This is the only weekend of the Fall season where Villanova's Wildcats won't set foot on the gridiron donning their blue and white. This was the only week they will have to sew up any holes in their game as well. While they looked rather impressive in weeks one and two, perfection is something rarely achieved in sports.
So, it's time to nitpick.
"We're still trying to get our kicking game together," Talley said during a press conference. The Wildcats tried freshman Steve Weyler early in the game, but the young kicker wasn't ready yet. Chris Gough came back to make all of his extra points and a long field goal, so the coach wants to, "see if we can get more consistent," during the break.

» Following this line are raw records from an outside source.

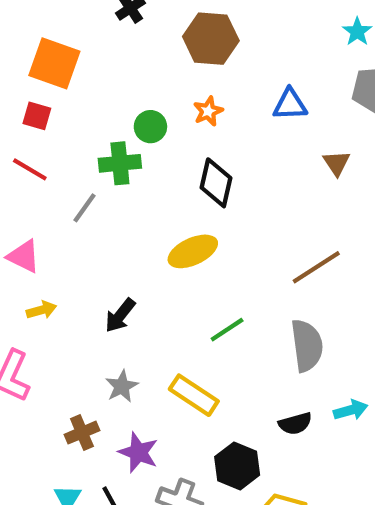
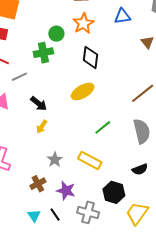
orange star: (208, 111) -> (83, 23), size x1.5
gray line: (84, 208) -> (20, 77), moved, turned 35
yellow arrow: (41, 310) -> (42, 127), moved, turned 144
black arrow: (120, 315) -> (39, 104), moved, turned -84

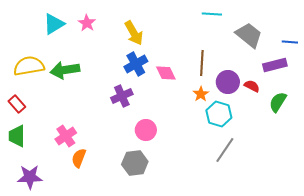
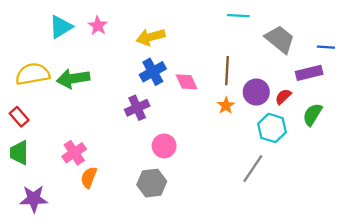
yellow arrow: (134, 33) -> (151, 37), turned 105
red semicircle: (252, 86) -> (283, 97), turned -70
cyan hexagon: (219, 114) -> (272, 128), moved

That "lets see" approach is about all you can do in a week off. Kicking is a skill that takes time to develop, and while both Weyler and Gough have executed on kicks in the past, they won't get significantly better at the technical/mechanical aspects of it in a week. What can improve is their comfort level and confidence with executing on kicks from any distance.
So, the 'Cats need Gough to put in work with his longsnapper and holder -- and Weyler too -- to kick from various distances, spots between the hash marks and get comfortable. They need to make it routine, something they don't even need to think about.
The Wildcats will be looking for Gough to return from the break with more consistency, ready to nail the routine field goals and extra points the rest of the way.
Special teams has other issues too, however. Late in the Fordham game, kickoff coverage allowed the Rams return man to slice-and-dice through their coverage and get to the endzone. The play was called back due to a hold early in the return, but the second, and third, lines of defense on kickoffs also need to be able to make a tackle.
The kickoff team wasn't allowing huge returns all game, so the adjustment is likely something that can be made in practice over a bye-week.
A good way to think about these type of special teams plays is in the context of a "string." As former Wildcats' special teams coach Roc Bellantoni described for us, the kick returner has an imaginary "string" between himself and the return man, the coverage team's job is to break that string -- getting between the blocker and the return man, however they need to. Once the blocker has engaged a man on the cover team, it is too late. If every blocker successfully engages their cover man, the returner has just one defender to elude to go all the way.
Defensively, things have looked good so far. Fordham did some damage yardage-wise in the passing game, but they weren't able to get anything consistent going all afternoon. If any changes need to be made, it would be for the defense to try and lock down receivers a little better, but even that is a luxury, as the current coverage schemes do a good job of limiting damage and creating big turnover plays.
The Offense, meanwhile, has looked absolutely brilliant over two games. John Robertson's broken hand, however, is a concern and much of their planning and game-preparation over the bye week should revolve around scheming to avoid causing further damage when he takes the field against James Madison.
In sports, there is always room for improvement. This bye week is another opportunity for the Wildcats to take a step back and look at themselves to fine-tune their game plans and preparation for next weekend.